TASK INSTRUCTIONS:
Scan the records and identify every line in which the string "pourra" occurs, then return those lines.

<<<<

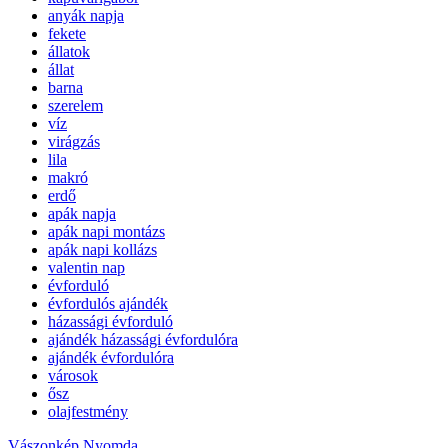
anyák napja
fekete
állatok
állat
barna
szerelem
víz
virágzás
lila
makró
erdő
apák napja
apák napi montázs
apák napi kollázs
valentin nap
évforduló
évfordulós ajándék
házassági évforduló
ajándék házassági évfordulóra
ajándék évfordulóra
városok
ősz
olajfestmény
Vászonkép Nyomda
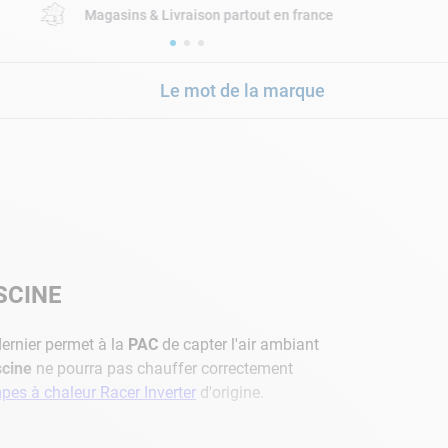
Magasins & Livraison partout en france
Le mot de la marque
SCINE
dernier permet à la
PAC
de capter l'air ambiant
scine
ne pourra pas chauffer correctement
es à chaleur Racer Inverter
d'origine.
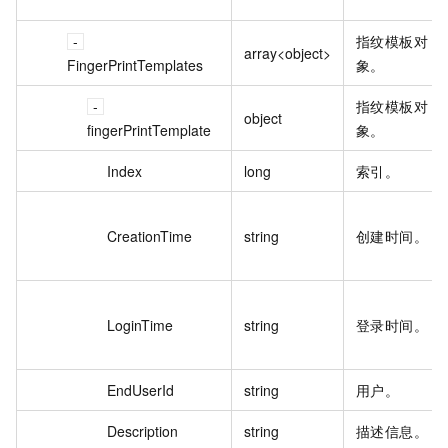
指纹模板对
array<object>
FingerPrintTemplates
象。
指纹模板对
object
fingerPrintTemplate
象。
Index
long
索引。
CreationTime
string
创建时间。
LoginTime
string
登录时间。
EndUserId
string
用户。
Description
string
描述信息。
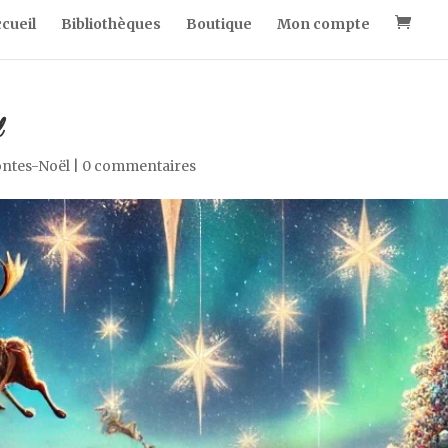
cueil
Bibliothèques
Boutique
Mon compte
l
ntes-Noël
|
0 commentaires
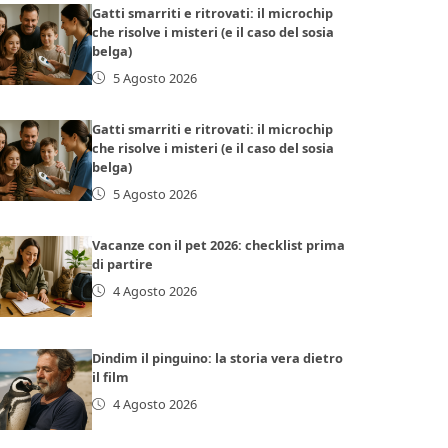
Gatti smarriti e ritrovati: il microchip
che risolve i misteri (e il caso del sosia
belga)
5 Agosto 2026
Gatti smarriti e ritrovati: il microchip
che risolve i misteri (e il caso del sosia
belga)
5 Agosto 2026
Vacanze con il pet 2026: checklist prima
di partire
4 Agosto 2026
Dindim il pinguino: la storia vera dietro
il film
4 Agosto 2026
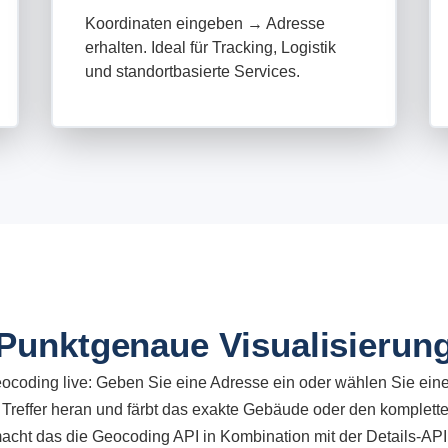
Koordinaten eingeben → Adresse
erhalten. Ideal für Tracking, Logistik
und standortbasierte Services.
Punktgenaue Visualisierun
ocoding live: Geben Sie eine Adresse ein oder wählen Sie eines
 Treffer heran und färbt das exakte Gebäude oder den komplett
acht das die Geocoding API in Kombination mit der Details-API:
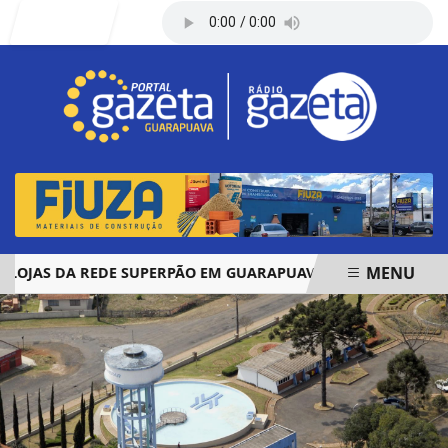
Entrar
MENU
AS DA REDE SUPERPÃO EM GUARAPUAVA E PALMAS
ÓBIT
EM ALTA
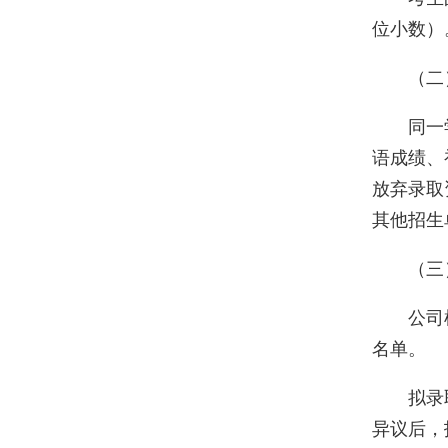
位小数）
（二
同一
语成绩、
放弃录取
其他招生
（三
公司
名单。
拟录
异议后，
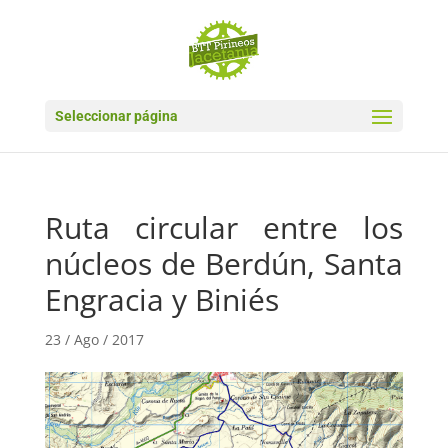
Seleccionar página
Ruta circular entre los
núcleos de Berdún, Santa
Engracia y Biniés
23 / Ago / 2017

>>>>
<<<<

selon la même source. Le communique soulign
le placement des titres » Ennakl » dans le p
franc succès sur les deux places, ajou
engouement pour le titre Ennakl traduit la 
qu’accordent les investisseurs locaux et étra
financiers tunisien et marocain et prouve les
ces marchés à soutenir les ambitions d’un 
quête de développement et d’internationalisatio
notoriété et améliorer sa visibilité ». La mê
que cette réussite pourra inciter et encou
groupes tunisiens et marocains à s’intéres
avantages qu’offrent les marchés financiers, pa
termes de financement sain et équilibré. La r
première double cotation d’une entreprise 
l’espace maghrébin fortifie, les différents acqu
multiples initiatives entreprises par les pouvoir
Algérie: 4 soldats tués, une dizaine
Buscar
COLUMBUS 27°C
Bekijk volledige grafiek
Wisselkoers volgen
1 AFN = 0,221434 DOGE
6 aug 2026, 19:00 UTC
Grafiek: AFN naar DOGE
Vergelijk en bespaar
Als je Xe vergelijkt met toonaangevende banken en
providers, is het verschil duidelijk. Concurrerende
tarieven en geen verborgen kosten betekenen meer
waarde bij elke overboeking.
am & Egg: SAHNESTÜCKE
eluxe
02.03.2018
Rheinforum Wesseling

>>>>
<<<<

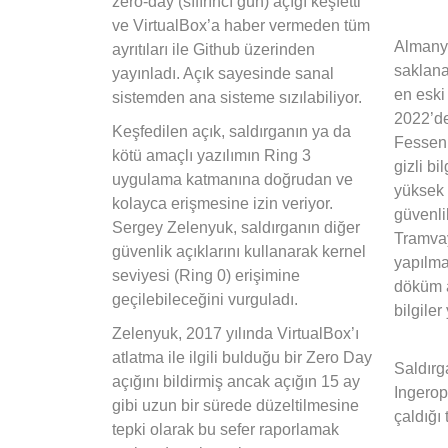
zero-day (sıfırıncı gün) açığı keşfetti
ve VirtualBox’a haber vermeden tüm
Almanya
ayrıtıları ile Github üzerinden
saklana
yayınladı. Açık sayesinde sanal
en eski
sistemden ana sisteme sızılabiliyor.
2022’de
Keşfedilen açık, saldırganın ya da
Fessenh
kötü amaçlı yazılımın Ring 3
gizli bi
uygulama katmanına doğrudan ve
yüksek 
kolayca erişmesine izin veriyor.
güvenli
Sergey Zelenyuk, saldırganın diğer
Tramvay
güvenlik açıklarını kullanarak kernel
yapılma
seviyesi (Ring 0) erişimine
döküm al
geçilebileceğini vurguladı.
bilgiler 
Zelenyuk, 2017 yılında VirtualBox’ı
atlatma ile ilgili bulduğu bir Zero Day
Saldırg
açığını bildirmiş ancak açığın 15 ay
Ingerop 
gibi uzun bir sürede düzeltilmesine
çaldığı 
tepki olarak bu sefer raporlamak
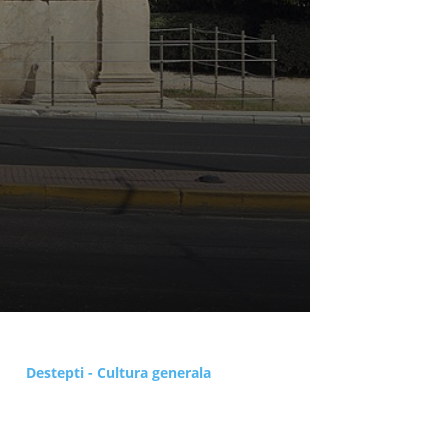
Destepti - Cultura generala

>>>>

FINISHED EXERCISE:
ne pourra pas chauffer correctement
que cette réussite pourra inciter et encou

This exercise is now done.